I have been a close follower of behavioral economics research. This broad research is insightful and has caused me to think deeper about how to make better decisions. It has certainly reinforced my belief that using algorithms to make decisions is better than discretionary judgment. However, I have read a series of recent papers that have caused me to take a closer look at some of the core behavioral beliefs that have been established in this area. See the work of Dan Gal and Derek Rucker in the Journal of Consumer Psychology and the recent article in the Observation Section of https://papers.ssrn.com/sol3/papers.cfm?abstract_id=3049660
A core behavioral economics foundation concerning risky choices is the concept that loss aversion has a strong influence on behavior.
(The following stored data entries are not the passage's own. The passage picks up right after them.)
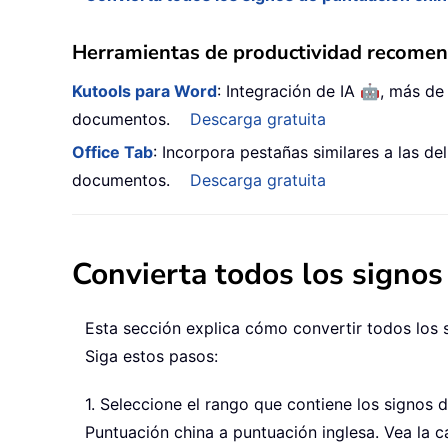
Herramientas de productividad recome
🤖
Kutools para Word
: Integración de IA
, más de
documentos.
Descarga gratuita
Office Tab
: Incorpora pestañas similares a las d
documentos.
Descarga gratuita
Convierta todos los signos
Esta sección explica cómo convertir todos los 
Siga estos pasos:
1. Seleccione el rango que contiene los signos 
Puntuación china a puntuación inglesa. Vea la c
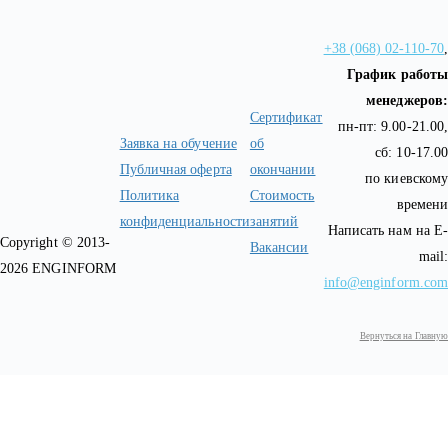
+38 (068) 02-110-70
,
График работы
менеджеров:
Сертификат
пн-пт: 9.00-21.00,
Заявка на обучение
об
сб: 10-17.00
Публичная оферта
окончании
по киевскому
Политика
Стоимость
времени
конфиденциальности
занятий
Написать нам на E-
Copyright © 2013-
Вакансии
mail:
2026 ENGINFORM
info@enginform.com
Вернуться на Главную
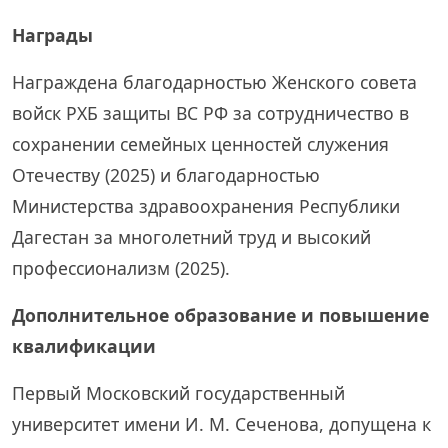
Награды
Награждена благодарностью Женского совета
войск РХБ защиты ВС РФ за сотрудничество в
сохранении семейных ценностей служения
Отечеству (2025) и благодарностью
Министерства здравоохранения Республики
Дагестан за многолетний труд и высокий
профессионализм (2025).
Дополнительное образование и повышение
квалификации
Первый Московский государственный
университет имени И. М. Сеченова, допущена к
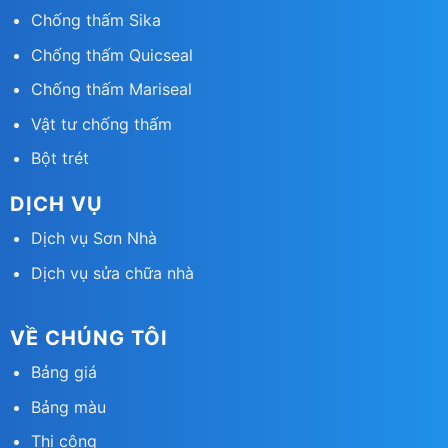
Chống thấm Sika
Chống thấm Quicsea
l
Chống thấm Mariseal
Vật tư chống thấm
Bột trét
DỊCH VỤ
Dịch vụ Sơn Nhà
Dịch vụ sửa chữa nhà
VỀ CHÚNG TÔI
Bảng giá
Bảng màu
Thi công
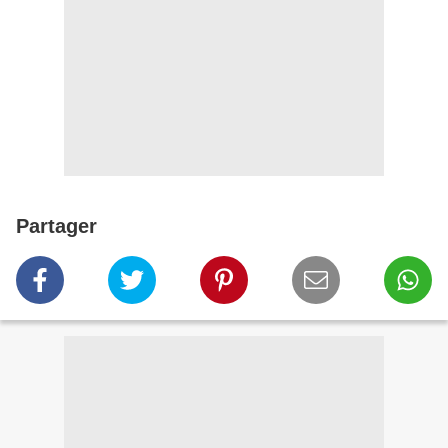
Partager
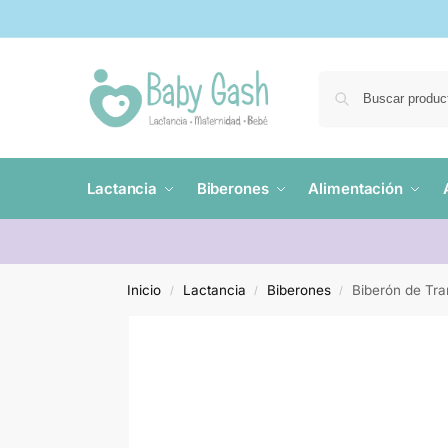
Lactancia
Biberones
Alimentación
Inicio
Lactancia
Biberones
Biberón de Tra
/
/
/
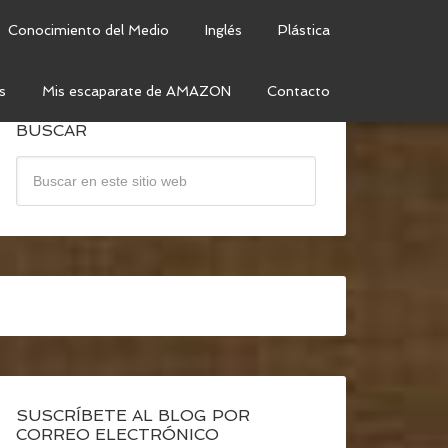
Conocimiento del Medio
Inglés
Plástica
s
Mis escaparate de AMAZON
Contacto
BUSCAR
SUSCRÍBETE AL BLOG POR
CORREO ELECTRÓNICO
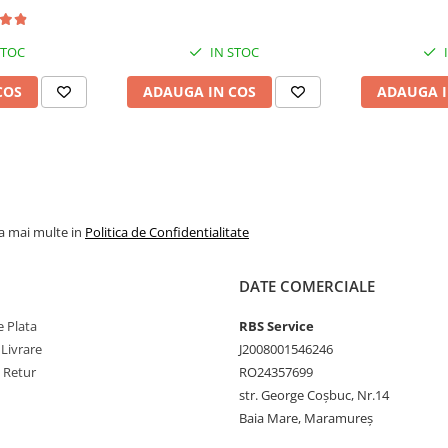
STOC
IN STOC
COS
ADAUGA IN COS
ADAUGA I
la mai multe in
Politica de Confidentialitate
DATE COMERCIALE
 Plata
RBS Service
 Livrare
J2008001546246
e Retur
RO24357699
str. George Coșbuc, Nr.14
Baia Mare, Maramureș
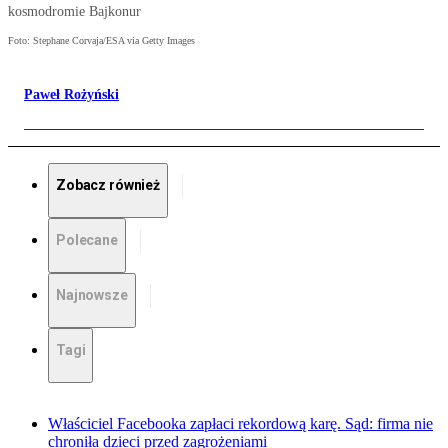
kosmodromie Bajkonur
Foto: Stephane Corvaja/ESA via Getty Images
Paweł Rożyński
Zobacz również
Polecane
Najnowsze
Tagi
Właściciel Facebooka zapłaci rekordową karę. Sąd: firma nie
chroniła dzieci przed zagrożeniami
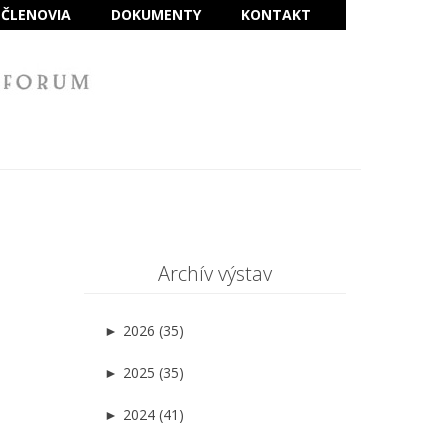
ČLENOVIA
DOKUMENTY
KONTAKT
Archív výstav
►
2026 (35)
►
2025 (35)
►
2024 (41)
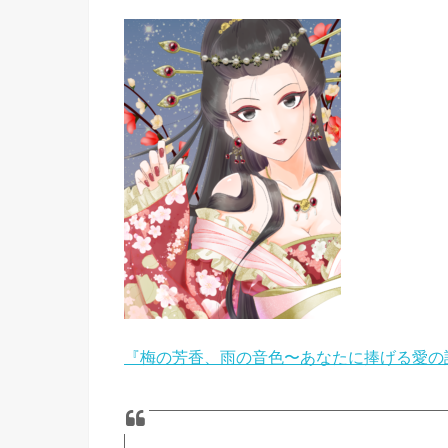
『梅の芳香、雨の音色〜あなたに捧げる愛の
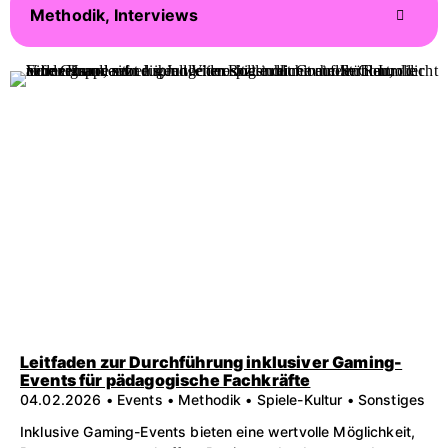
Methodik, Interviews
Leitfaden zur Durchführung inklusiver Gaming-
Events für pädagogische Fachkräfte
04.02.2026 • Events • Methodik • Spiele-Kultur • Sonstiges
Inklusive Gaming-Events bieten eine wertvolle Möglichkeit,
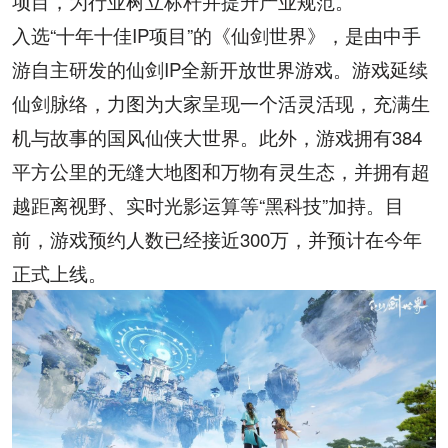
项目，为行业树立标杆并提升产业规范。
入选“十年十佳
IP
项目”的《仙剑世界》，是由中手
游自主研发的仙剑
IP
全新开放世界游戏。游戏延续
仙剑脉络，力图为大家呈现一个活灵活现，充满生
机与故事的国风仙侠大世界。此外，游戏拥有
384
平方公里的无缝大地图和万物有灵生态，并拥有超
越距离视野、实时光影运算等
“
黑科技
”
加持。目
前，游戏预约人数已经接近
300
万，并预计在今年
正式上线。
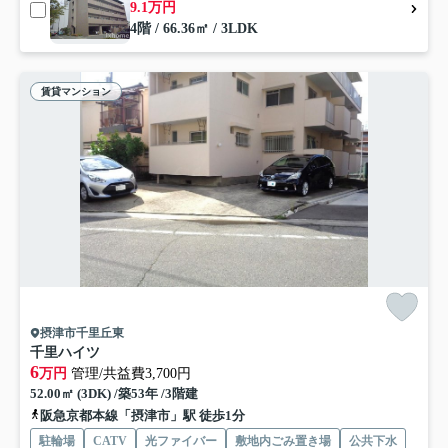
9.1万円
4階 / 66.36㎡ / 3LDK
賃貸マンション
摂津市千里丘東
千里ハイツ
6
万円
管理/共益費3,700円
52.00㎡ (3DK) /築53年 /3階建
阪急京都本線「摂津市」駅 徒歩1分
駐輪場
CATV
光ファイバー
敷地内ごみ置き場
公共下水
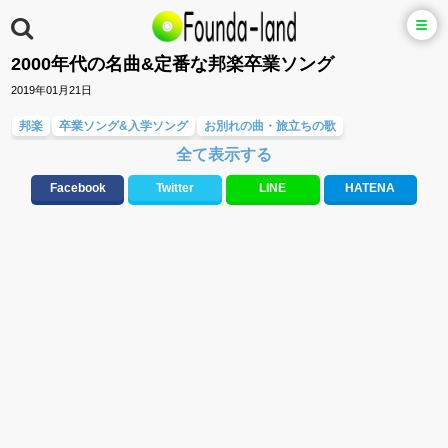
2000年代の名曲&定番な邦楽卒業ソング
2019年01月21日
邦楽
卒業ソング&入学ソング
お別れの曲・旅立ちの歌
全て表示する
友達&友情ソング・青春ソング
応援ソング
大切な人に贈る歌&ありがとうソング(感謝の歌)
ラブソング(恋愛ソング)
Facebook
Twitter
LINE
HATENA
元気が出る歌・やる気が出る曲・明るい曲・楽しい歌・勇気が出る歌
春うた&桜ソング
人気曲&おすすめ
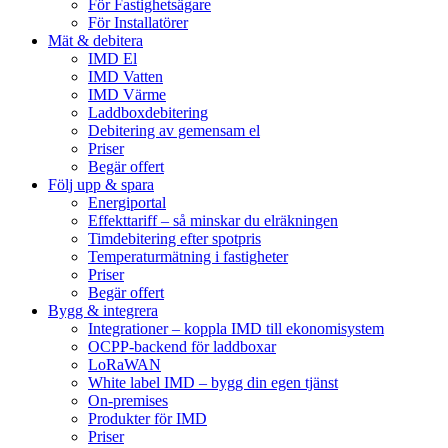
För Fastighetsägare
För Installatörer
Mät & debitera
IMD El
IMD Vatten
IMD Värme
Laddboxdebitering
Debitering av gemensam el
Priser
Begär offert
Följ upp & spara
Energiportal
Effekttariff – så minskar du elräkningen
Timdebitering efter spotpris
Temperaturmätning i fastigheter
Priser
Begär offert
Bygg & integrera
Integrationer – koppla IMD till ekonomisystem
OCPP-backend för laddboxar
LoRaWAN
White label IMD – bygg din egen tjänst
On-premises
Produkter för IMD
Priser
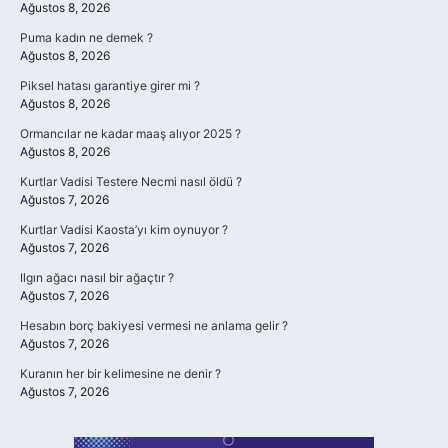
Ağustos 8, 2026
Puma kadın ne demek ?
Ağustos 8, 2026
Piksel hatası garantiye girer mi ?
Ağustos 8, 2026
Ormancılar ne kadar maaş alıyor 2025 ?
Ağustos 8, 2026
Kurtlar Vadisi Testere Necmi nasıl öldü ?
Ağustos 7, 2026
Kurtlar Vadisi Kaosta’yı kim oynuyor ?
Ağustos 7, 2026
Ilgın ağacı nasıl bir ağaçtır ?
Ağustos 7, 2026
Hesabın borç bakiyesi vermesi ne anlama gelir ?
Ağustos 7, 2026
Kuranın her bir kelimesine ne denir ?
Ağustos 7, 2026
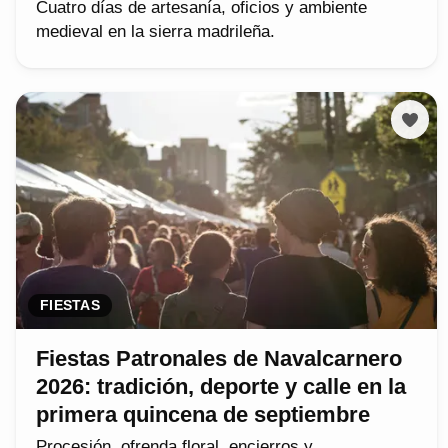
Cuatro días de artesanía, oficios y ambiente
medieval en la sierra madrileña.
FIESTAS
Fiestas Patronales de Navalcarnero
2026: tradición, deporte y calle en la
primera quincena de septiembre
Procesión, ofrenda floral, encierros y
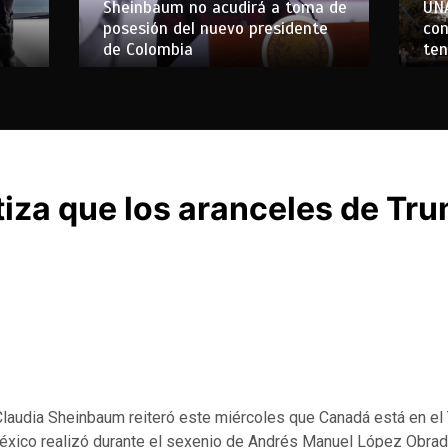
Sheinbaum no acudirá a toma de
UN
posesión del nuevo presidente
con
de Colombia
ten
iza que los aranceles de Tru
Claudia Sheinbaum reiteró este miércoles que Canadá está en el
xico realizó durante el sexenio de Andrés Manuel López Obrad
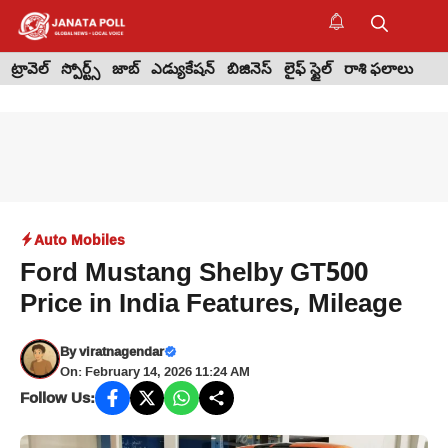
Skip
to
M
content
ట్రావెల్
స్పోర్ట్స్
జాబ్
ఎడ్యుకేషన్
బిజినెస్
లైఫ్ స్టైల్
రాశి ఫలాలు
Auto Mobiles
Ford Mustang Shelby GT500
Price in India Features, Mileage
By
viratnagendar
On: February 14, 2026 11:24 AM
Follow Us:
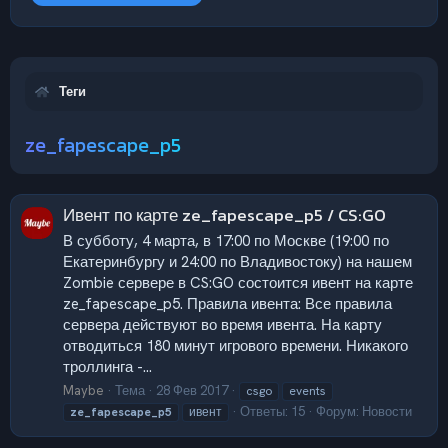
Теги
ze_fapescape_p5
Ивент по карте ze_fapescape_p5 / CS:GO
В субботу, 4 марта, в 17:00 по Москве (19:00 по
Екатеринбургу и 24:00 по Владивостоку) на нашем
Zombie сервере в CS:GO состоится ивент на карте
ze_fapescape_p5. Правила ивента: Все правила
сервера действуют во время ивента. На карту
отводиться 180 минут игрового времени. Никакого
троллинга -...
Maybe
Тема
28 Фев 2017
csgo
events
Ответы: 15
Форум:
Новости
ze_fapescape_p5
ивент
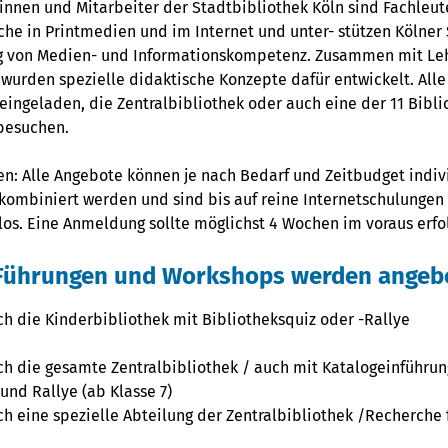
innen und Mitarbeiter der Stadtbibliothek Köln sind Fachleute
che in Printmedien und im Internet und unter- stützen Kölner
g von Medien- und Informationskompetenz. Zusammen mit Leh
wurden spezielle didaktische Konzepte dafür entwickelt. Alle
eingeladen, die Zentralbibliothek oder auch eine der 11 Bibl
 besuchen.
en: Alle Angebote können je nach Bedarf und Zeitbudget indiv
kombiniert werden und sind bis auf reine Internetschulungen 
los. Eine Anmeldung sollte möglichst 4 Wochen im voraus erfo
Führungen und Workshops werden angeb
h die Kinderbibliothek mit Bibliotheksquiz oder -Rallye
ch die gesamte Zentralbibliothek / auch mit Katalogeinführun
und Rallye (ab Klasse 7)
h eine spezielle Abteilung der Zentralbibliothek /Recherche 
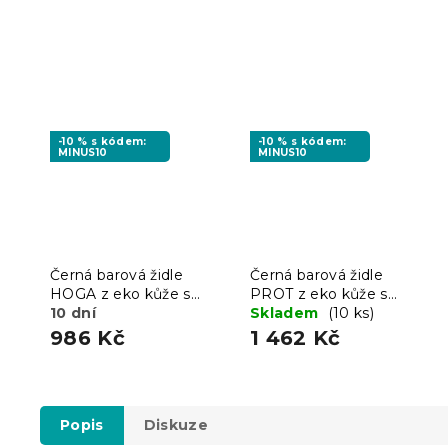
-10 % s kódem:
-10 % s kódem:
MINUS10
MINUS10
Černá barová židle
Černá barová židle
HOGA z eko kůže s
PROT z eko kůže s
černou nohou
10 dní
černou nohou
Skladem
(10 ks)
986 Kč
1 462 Kč
Popis
Diskuze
As simply put by the original authors, Dan Kahneman and Amos Tversky “Losses loom larger than gains”. The relative pain from a loss is greater than the gain from winners, and this asymmetric view is more than just a function of risk aversion.
The disposition effect, driven by loss aversion, states that investors will hold losers and sell winners. It has become a bedrock behavioral view about investors and is a core reason why many managers have stop-losses in models to counter-act this bias.
Now we have research that calls into question loss aversion as the core reason for these effects both from a theoretical and empirical point of view. There is clear evidence that contradicts loss aversion, but it has either been dismissed or ignored. Loss aversion is a description of behavior and not an explanation of behavior. This research is not offering an alternative to loss aversion but rather a commentary on its usefulness and explanatory power.
This new research may not completely change minds on the importance of loss aversion, but it does tell us that loss aversion is a subtle concept and should be employed with more care. How we evaluate decision outcomes is very sensitive to a reference point that is often the status quo. The set-up of the problem influences results that suggests that any general conclusions concerning loss aversion may be suspect.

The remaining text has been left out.